Rivlin continued to pay condolence calls on Friday.
He has met with 35 bereaved families to date, coming into close contact with the multi-national, multi-ethnic, multi-ideological demographic mix whose common denominator is being Israeli, he said. He has learned about new and veteran immigrants, about the talents and dreams of fallen soldiers, about marriage plans that will never materialize, about babies who will never know their fathers, about the concerns of parents and grandparents who still have one or more offspring fighting in Gaza, he said. But most of all, beyond the personal grief of each family, Rivlin said he has come across a broad understanding by bereaved families of what Israel is doing in Gaza and why, and this has made it easier for him to talk about the bravery of their loved ones who paid the supreme sacrifice and to convey the pride of the nation in their heroism.

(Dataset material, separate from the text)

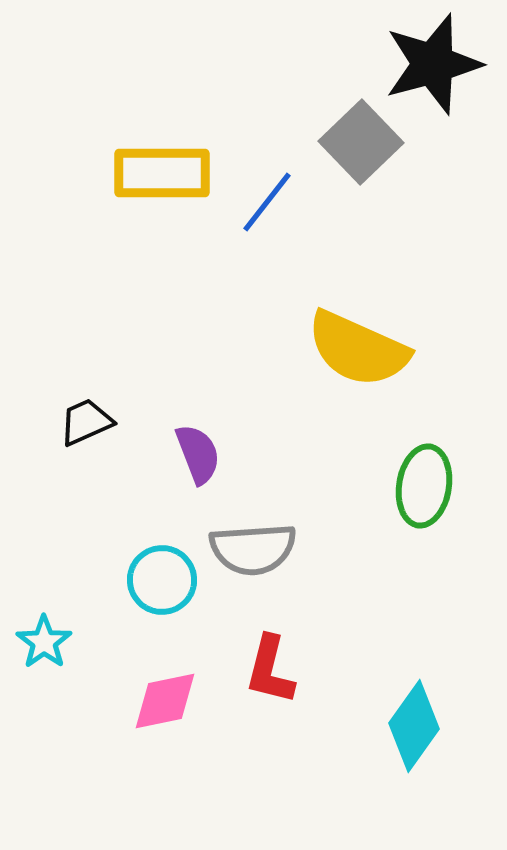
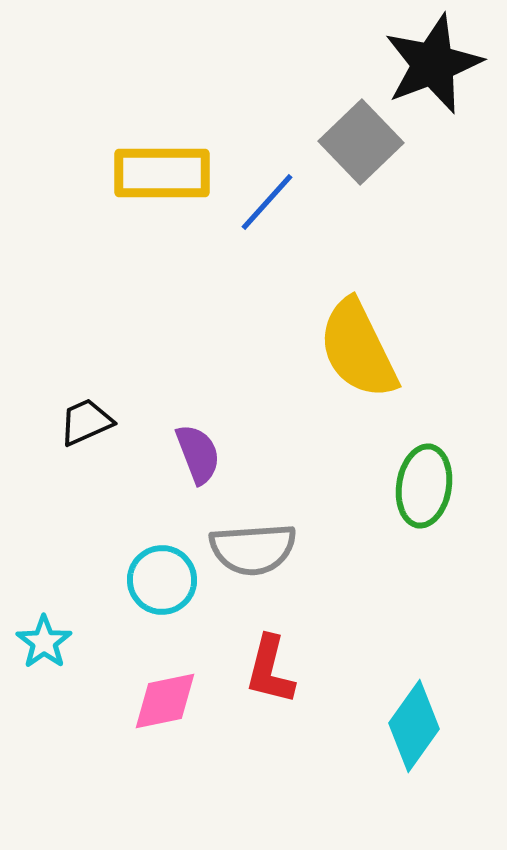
black star: rotated 6 degrees counterclockwise
blue line: rotated 4 degrees clockwise
yellow semicircle: rotated 40 degrees clockwise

He has also detected a greater sense of national unity than was evident before Operation Preventive Edge and has told the families of fallen soldiers that unity is the most important factor in national strength.
Meanwhile, former president Shimon Peres was interviewed by CNN’s Wolf Blitzer on Thursday, saying that he could not see a cease-fire with rockets and tunnels, “only a cease-fire without rockets and tunnels.”
Peres reiterated what he had said a day earlier to the Israeli media, namely that Gaza should be controlled by the Palestinian Authority under President Mahmoud Abbas.
Peres, who in the past had only the highest praise for US President Barack Obama and Secretary of State John Kerry, who have each been severely criticized in the Israeli media and by certain government ministers, was no less effusive in his commendations of them in his interview with Blitzer than he had been during his presidency.